On the rooftop of the former Rio Hotel complex in Colombo, it was hard to ignore the high-rise buildings, still under construction, blocking all but a sliver of what used to be an open view over Slave Island, once an island on Beira Lake that housed slaves in the 19th century, and now a downtown suburb. The hotel was set alight during the anti-Tamil 'Black July' riot on 24 July 1983, a response to a Tamil militant ambush the day before, which triggered a civil war in Sri Lanka that lasted until May 2009. Along with Barefoot Gallery and nightclub B52, the Rio complex hosted Sea Change, the sixth edition of the interdisciplinary contemporary arts festival Colomboscope (25–31 January 2019).

The Rio site also featured in the festival's 2015 edition, which Sea Change curator Natasha Ginwala also curated—thus highlighting the changes that have ensued in just a few years, with the horizon all but swept away.

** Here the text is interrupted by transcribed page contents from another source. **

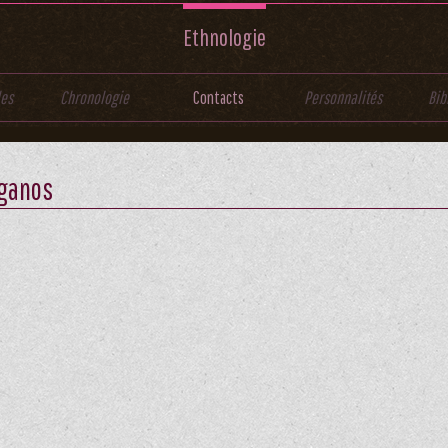
Ethnologie
les
Chronologie
Contacts
Personnalités
Bib
iganos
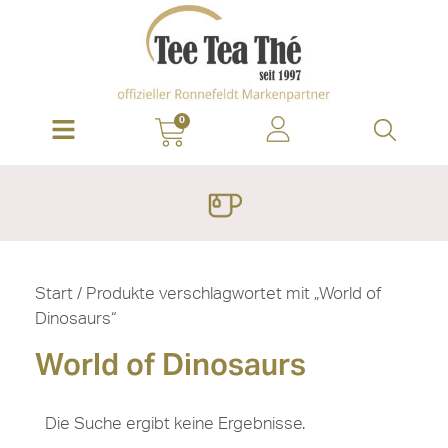
0
Start
/ Produkte verschlagwortet mit „World of
Dinosaurs“
World of Dinosaurs
Die Suche ergibt keine Ergebnisse.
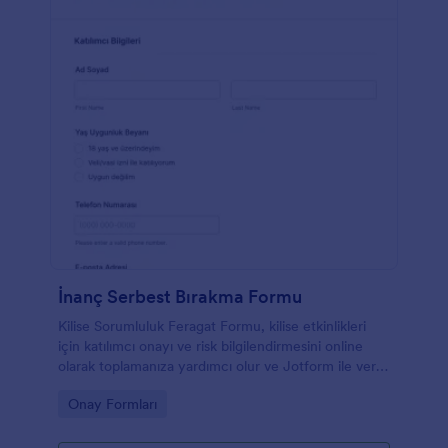
İnanç Serbest Bırakma Formu
Kilise Sorumluluk Feragat Formu, kilise etkinlikleri
için katılımcı onayı ve risk bilgilendirmesini online
olarak toplamanıza yardımcı olur ve Jotform ile veri
toplama sürecini hızlandırır.
Go to Category:
Onay Formları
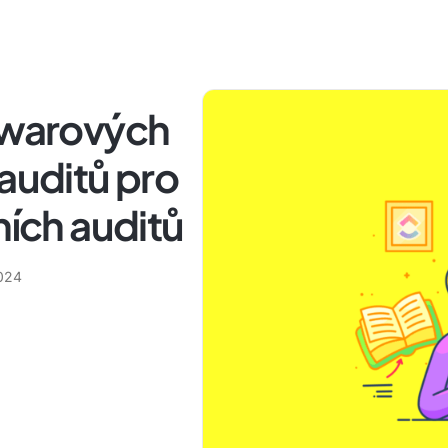
ftwarových
 auditů pro
ních auditů
2024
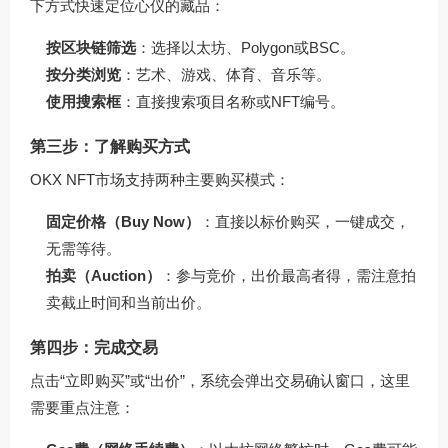
下方式快速定位心仪的藏品：
按区块链筛选
：选择以太坊、Polygon或BSC。
按分类浏览
：艺术、游戏、体育、音乐等。
使用搜索框
：直接搜索项目名称或NFT编号。
第三步：了解购买方式
OKX NFT市场支持两种主要购买模式：
固定价格（Buy Now）
：直接以标价购买，一键成交，
无需等待。
拍卖（Auction）
：参与竞价，出价最高者得，需注意拍
卖截止时间和当前出价。
第四步：完成交易
点击“立即购买”或“出价”，系统会弹出交易确认窗口，这里
需要重点注意：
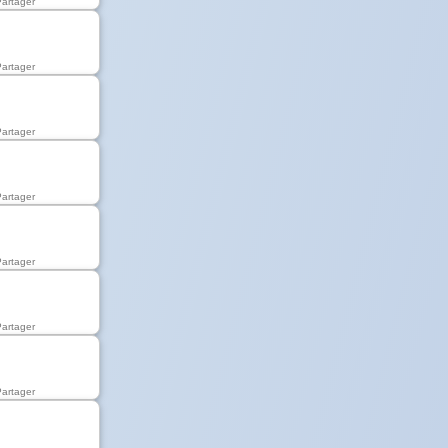
Partager
Partager
Partager
Partager
Partager
Partager
Partager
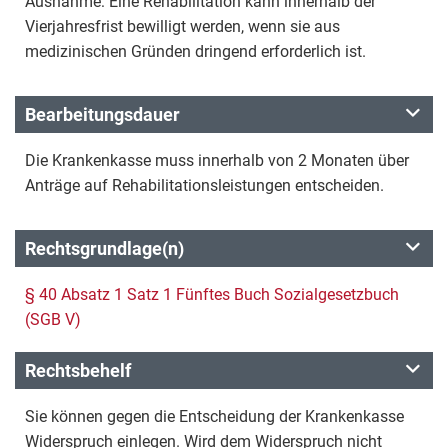
Ausnahme: Eine Rehabilitation kann innerhalb der
Vierjahresfrist bewilligt werden, wenn sie aus
medizinischen Gründen dringend erforderlich ist.
Bearbeitungsdauer
Die Krankenkasse muss innerhalb von 2 Monaten über
Anträge auf Rehabilitationsleistungen entscheiden.
Rechtsgrundlage(n)
§ 40 Absatz 1 Satz 1 Fünftes Buch Sozialgesetzbuch
(SGB V)
Rechtsbehelf
Sie können gegen die Entscheidung der Krankenkasse
Widerspruch einlegen. Wird dem Widerspruch nicht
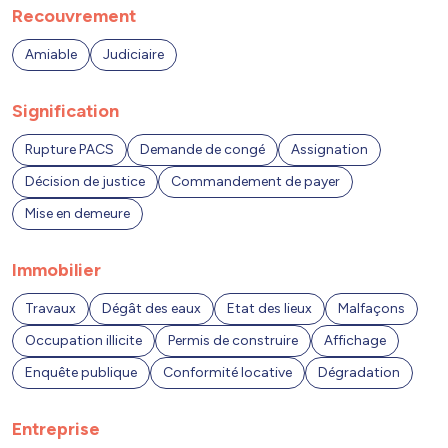
Recouvrement
Amiable
Judiciaire
Signification
Rupture PACS
Demande de congé
Assignation
Décision de justice
Commandement de payer
Mise en demeure
Immobilier
Travaux
Dégât des eaux
Etat des lieux
Malfaçons
Occupation illicite
Permis de construire
Affichage
Enquête publique
Conformité locative
Dégradation
Entreprise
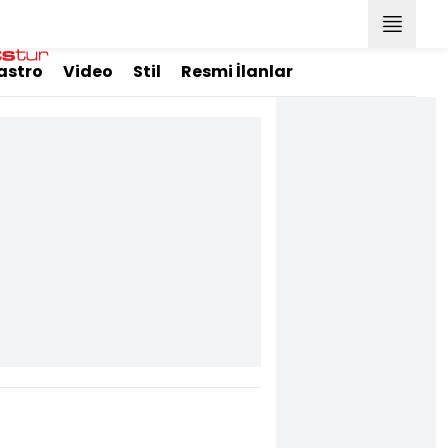
astro
Video
Stil
Resmi İlanlar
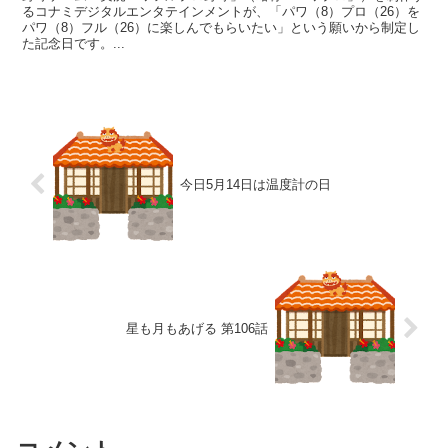
るコナミデジタルエンタテインメントが、「パワ（8）プロ（26）を
パワ（8）フル（26）に楽しんでもらいたい」という願いから制定し
た記念日です。...
今日5月14日は温度計の日
星も月もあげる 第106話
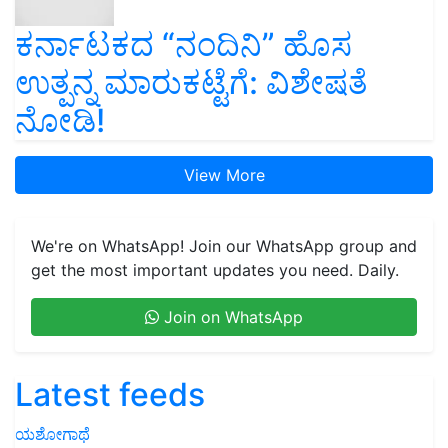
ಕರ್ನಾಟಕದ “ನಂದಿನಿ” ಹೊಸ
ಉತ್ಪನ್ನ ಮಾರುಕಟ್ಟೆಗೆ: ವಿಶೇಷತೆ
ನೋಡಿ!
View More
We're on WhatsApp! Join our WhatsApp group and
get the most important updates you need. Daily.
Join on WhatsApp
Latest feeds
ಯಶೋಗಾಥೆ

Chryshane Mendis, Fort Trails. Walking Tour. Colomboscope 2019: Sea Change, Colombo (25–31 January 2019).

Chryshane Mendis, Fort Trails. Walking Tour. Colomboscope 2019: Sea Change, Colombo (25–31 January 2019). Courtesy Colomboscope.

Bringing together around 30 creative practitioners—including artists, curators, researchers, and musicians—from across South Asia and beyond, Sea Change invoked Sri Lanka's ancient maritime legacy in the Indian Ocean, which 'gave shape to a cosmopolitan lineage of social pluralism and cultures of connectedness', from China to Mozambique.

A walking tour organised by researcher Chryshane Mendis offered an introduction to the intersecting histories of the old port area, which was originally built by the Dutch East India Company. While engaging with the Dutch past, Mendis did not directly mention the Chinese present, which was visible from the viewing platform of a Buddhist temple perched on a concrete cross-arches above the port and Maritime Museum. We were told not to take photos of the massive land reclamation project below: the site of a China Communications Construction Company development that The Guardian dubbed the 'New Dubai'. Instead, we were led into a nearby police academy to see the remnants of the old Colombo fortress wall, where black or 'Kaffir' slaves were first kept in an area between wall and sea. Apparently it was only after a violent murder in the 1840s that the Dutch moved slaves to the area still known as Slave Island, now being eroded by property developers.

Molla Sagar, Titas the River (2016). Documentary film. Colomboscope 2019: Sea Change, Colombo (25–31 January 2019).

Molla Sagar, Titas the River (2016). Documentary film. Colomboscope 2019: Sea Change, Colombo (25–31 January 2019). Courtesy Colomboscope.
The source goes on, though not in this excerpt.